260. "Here is the truth, I tell you" — as the commentator Sommerstein points out, the audience for the play would have found Apollo's claim doubtful, namely, that mothers are not, properly speaking, parents or blood relations.

  1. Though there were intellectuals who seem to have claimed such things, Athenian audiences — and Athenian juries especially — often mistrusted that kind of intellectualizing.
  2. Apollo's argument ignores the Furies' line of argument. The Furies aren't claiming that Orestes sprang from his mother's genetic material (her blood) but were nourished by her blood in the womb — not so far from scientific fact as we now know it.
  3. Athenians held the unbreakable bond between mother and child to be extremely special — more special than that between father and child. (The bond between father and child was breakable through adoption.)
  4. Athena really wasn't, as Apollo claims by way of example, without a mother; her mother is usually given as Metis, "wisdom." Zeus ate pregnant Metis (absorbed Wisdom) and then gave birth to Athena from his head.
  5. Note how the jury will split down the middle: some clearly aren't convinced by the case Apollo makes.

p. 262. ". . . for Aegeus' people" — Athena means the people of Athens. (Aegeus was a mythic king of Athens.)

p. 263. "Just as you triumphed in the house of Pheres" — This is the story of how Apollo intervened in behalf of his friend Admetus, who was about to face death. Apollo tricked the fates to allow another to die in his place. This infuriates Death in Euripides' play Alcestis: it's trespassing on Death's prerogatives. (When you have multiple gods, they do have to respect one another's respective spheres of influence, don't they? Apollo screwed up.)

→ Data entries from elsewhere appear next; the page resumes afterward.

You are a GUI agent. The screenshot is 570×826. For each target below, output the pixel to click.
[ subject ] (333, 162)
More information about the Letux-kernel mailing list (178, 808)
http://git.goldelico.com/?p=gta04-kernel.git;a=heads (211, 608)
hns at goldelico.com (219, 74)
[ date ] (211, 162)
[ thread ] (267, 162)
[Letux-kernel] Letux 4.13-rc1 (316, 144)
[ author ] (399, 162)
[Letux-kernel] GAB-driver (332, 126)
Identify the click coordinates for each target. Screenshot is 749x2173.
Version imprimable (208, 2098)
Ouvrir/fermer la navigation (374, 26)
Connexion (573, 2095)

p. 264. "No mother gave me birth. / I honor the male." I disagree with Sommerstein: these lines do indeed underscore Athena's bias for the male principle and thus for Orestes. But I agree with Sommerstein that there is a deeper issue. Athena is not judging on the pure merits of the case, whatever those are. She is taking Orestes' side because she fears that to do otherwise would undermine patriarchy, the foundation of the whole household, the whole social and political order at Athens and elsewhere in Greece. The court's decision thus legitimizes patriarchy.

p. 265. "The man goes free, . . . the lots are equal." What this means is either that the human jury split half for Orestes, half for the Furies, or that Athena, in throwing her lot in for Orestes, created a tie vote. Either way, Orestes got off.

266. "But I swear to you, your land and assembled host" — Orestes swears that Argos will remain friendly to Athens, another reminder of the historical alliance between the two democracies.

p. 275. ". . . my people born of the Rock King" — that's Cranaus, in myth, one of the very earliest kings of Athens, and a figure who personified "Attica's rough and rocky ground" (Brill's New Pauly).